Quadrados, losangos e trapézios: várzea se vira em campos bizarros
UOL Esporte
Essa é mais uma matéria bem legal, publicada no ano passado, que merece ser relembrada:
Entre quadrados, losangos e trapézios, futebol de várzea se vira em campos bizarros em São Paulo
As regras do futebol são claras. Para disputar uma partida oficial de futebol é necessário um retângulo de 90 a 120 metros por 45 a 90 metros, com duas traves de cada lado. Mas, para quem joga futebol na várzea, tudo isso é relativo.
Pela cidade de São Paulo, jogadores amadores ignoram a formalidade e exibem categoria mesmo em campos com formatos bizarros. Quadrados, losangos, trapézios e até pentágonos, tudo vale quando a bola rola. Quem percebeu isso foi o jornalista José Ricardo Yoshiga Souza, que mostra sua pesquisa na página no Estrelas da Várzea.
Por lá, é possível conferir que campos importantes do futebol amador de São Paulo, como o Benfica, da Vila Maria, que fica entre as pistas expressa e do meio da Marginal do Tietê e recebe jogos da Copa Kaiser, o principal torneio de futebol amador da cidade, tem um formato “alternativo”: as linhas de fundo tem 69 metros e as laterais, 92 e 66 metros.
José Ricardo usa ferramentas simples para os cálculos: as imagens vêm do serviço de mapas do Google e ele usa um software de manipulação de imagens para limpar as linhas e calcular proporções. “A ideia era contar histórias que aconteciam na várzea. Foi quando entrei no Google Maps para ver quantos campos existiam para começar as visitas. Foi aí que vi um campo muito engraçado no Capão Redondo, todo torto e com medidas totalmente fora do padrão. Eu disse: achei o que eu queria”, lembra.
O projeto nasceu em 2010, após uma conversa de bar. “De tanto ouvir as pessoas falando dos grandes times, eu resolvi criar alguma coisa para lembrar da base do futebol, de onde muitos jogadores que hoje estão no topo saíram. Fiz uma pesquisa rápida e percebi que os assuntos da várzea eram tratado só como confrontos e resultados. Queria fazer algo diferente e engraçado. Lembrei de um amigo que era técnico de um time de várzea, substituiu um jogador, que ficou bravo e minutos depois voltou com um revólver na mão para tirar satisfação. É triste, mas engraçado. Queria contar essas histórias. Mas aí vi os campos e encontrei o foco para o projeto”.
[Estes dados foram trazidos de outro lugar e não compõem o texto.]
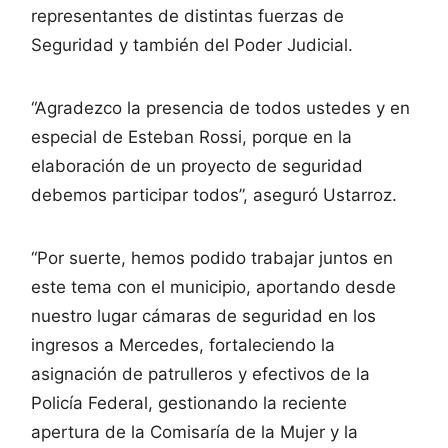
representantes de distintas fuerzas de
Seguridad y también del Poder Judicial.
“Agradezco la presencia de todos ustedes y en
especial de Esteban Rossi, porque en la
elaboración de un proyecto de seguridad
debemos participar todos”, aseguró Ustarroz.
“Por suerte, hemos podido trabajar juntos en
este tema con el municipio, aportando desde
nuestro lugar cámaras de seguridad en los
ingresos a Mercedes, fortaleciendo la
asignación de patrulleros y efectivos de la
Policía Federal, gestionando la reciente
apertura de la Comisaría de la Mujer y la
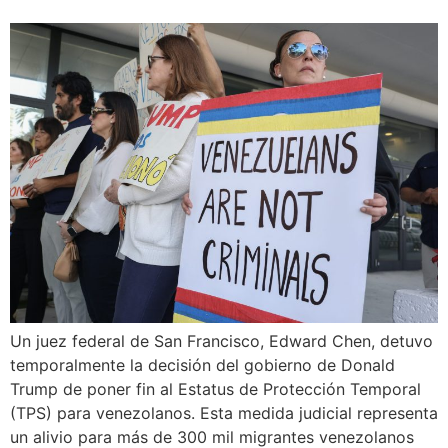
Un juez federal de San Francisco, Edward Chen, detuvo
temporalmente la decisión del gobierno de Donald
Trump de poner fin al Estatus de Protección Temporal
(TPS) para venezolanos. Esta medida judicial representa
un alivio para más de 300 mil migrantes venezolanos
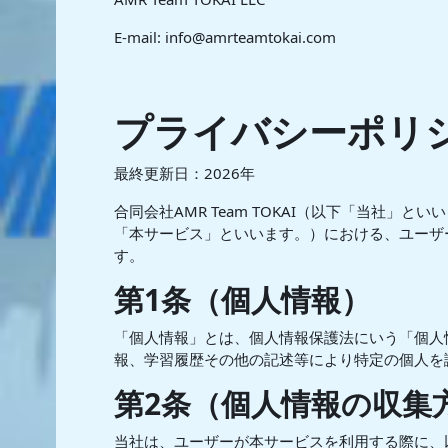
E-mail: info@amrteamtokai.com
プライバシーポリ
最終更新日：2026年
合同会社AMR Team TOKAI（以下「当社
「本サービス」といいます。）における、ユーザ
す。
第1条（個人情報）
「個人情報」とは、個人情報保護法にいう「個人
報、学習履歴その他の記述等により特定の個人を
第2条（個人情報の収集
当社は、ユーザーが本サービスを利用する際に、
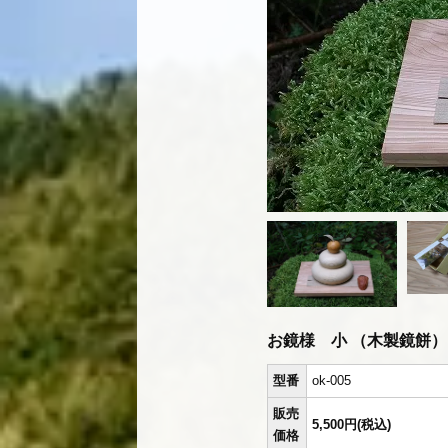
お鏡様 小 （木製鏡餅）
型番
ok-005
販売
5,500円(税込)
価格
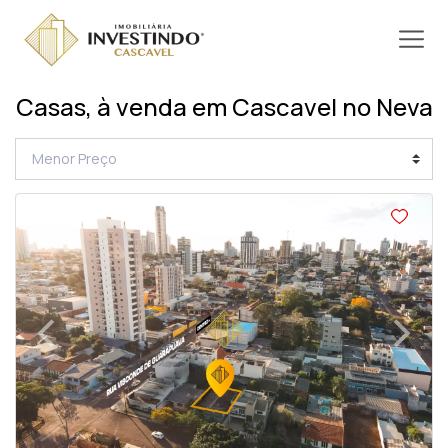
Casas, à venda em Cascavel no Neva
<
<
<
<
‹
›
Previous
Next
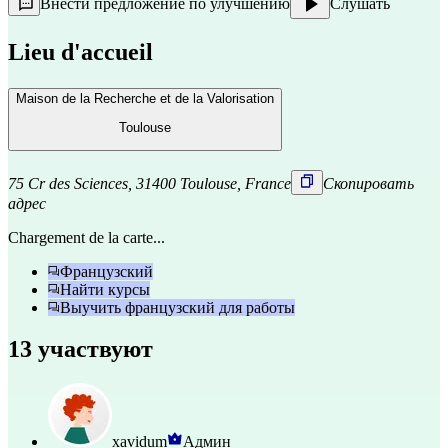
Внести предложение по улучшению
Слушать
Lieu d'accueil
Maison de la Recherche et de la Valorisation
Toulouse
75 Cr des Sciences, 31400 Toulouse, France
Скопировать
адрес
Chargement de la carte...
Французский
Найти курсы
Выучить французский для работы
13 участвуют
xavidum
Админ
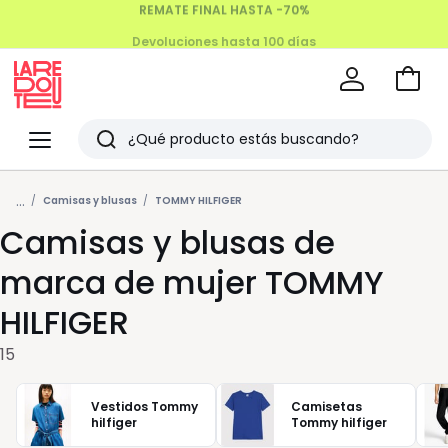
Devoluciones hasta 100 días
Ir
a
La
la
Redoute
Menu
Buscar
cesta
Últimos
...
artículos
Camisas y blusas
TOMMY HILFIGER
Camisas y blusas de
vistos
marca de mujer TOMMY
HILFIGER
15
Vestidos Tommy
Camisetas
hilfiger
Tommy hilfiger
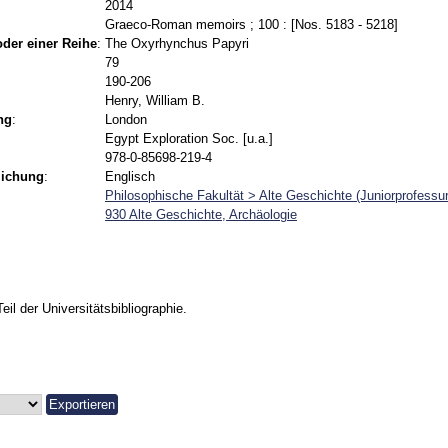
2014
Graeco-Roman memoirs ; 100 : [Nos. 5183 - 5218]
 oder einer Reihe
:
The Oxyrhynchus Papyri
79
190-206
Henry, William B.
ng
:
London
Egypt Exploration Soc. [u.a.]
978-0-85698-219-4
lichung
:
Englisch
Philosophische Fakultät > Alte Geschichte (Juniorprofessu
930 Alte Geschichte, Archäologie
Teil der Universitätsbibliographie.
Primeiro, o Estrelas da Várzea foi um blog, que segue no ar, mas sem atualização. Depois, migrou para o Facebook, mas o link está fora do ar. “As pessoas olham os campos, comentam e fazem sugestões. Alguns dos campos mais inusitados foram descobertos com essas dicas. E as pessoas que jogam nesses locais costumam gostar muito quando veem o seu campo em destaque”.
Um dos problemas que José Ricardo enfrenta é a atualização do serviço de mapas do Google. A maioria das imagens do Brasil não é atual. Principalmente porque, por projetos do poder público, muitos campos da várzea paulistana estão deixando de ser terrão para adotar a grama sintética.
“É um fenômeno muito rápido. Em um dos campos que visitei, achei que estava no local errado. Quando visualizei, era terrão, as linhas eram tortas. Ao chegar lá, já tinham passado um trator, levantado um muro, colocado grade, construído vestiário. A cada visita as coisas mudam. E ainda tem esse problema da grama sintética. Os terrões que ainda não viraram sintético, estão pleiteando a mudança. Eu não sou contra a grama propriamente dita, mas ao jogo de poder político que a instalação envolve. Você perde a essência das coisas”, reclama Zé Ricardo.
AS ESTRELAS OCULTAS NA VÁRZEA
Além da página sobre os campos, o projeto de José Ricardo resultou também em um vídeo sobre a escolinha Arco Verde, que funciona em um campo na Cidade Dutra. Lá, dois personagens, Gamela e Boreta, contam como suas vidas, e as das crianças da escolinha, são moldadas pelo futebol.
Gamela é o administrador do campo, que já desistiu de lançar craques. “Uma série de empresários aparece nos campos de várzea, promete mundos e fundos, conversa com as crianças, vai embora e nunca mais aparece. E ele contou que, se fala que o garoto pode virar jogador e, no fim das contas, não dá certo, a criança e a família da criança vão cobrar. Por isso, hoje ele sempre fala em formar pessoas”, diz Zé Ricardo.
Boreta é o zelador do campo. Ele que faz a manutenção do espaço, incluindo as linhas de marcação do campo. O processo é artesanal, a mão. E explica porque, pelo alto, os campos não são exatamente os retângulos perfeitos que a regra pede.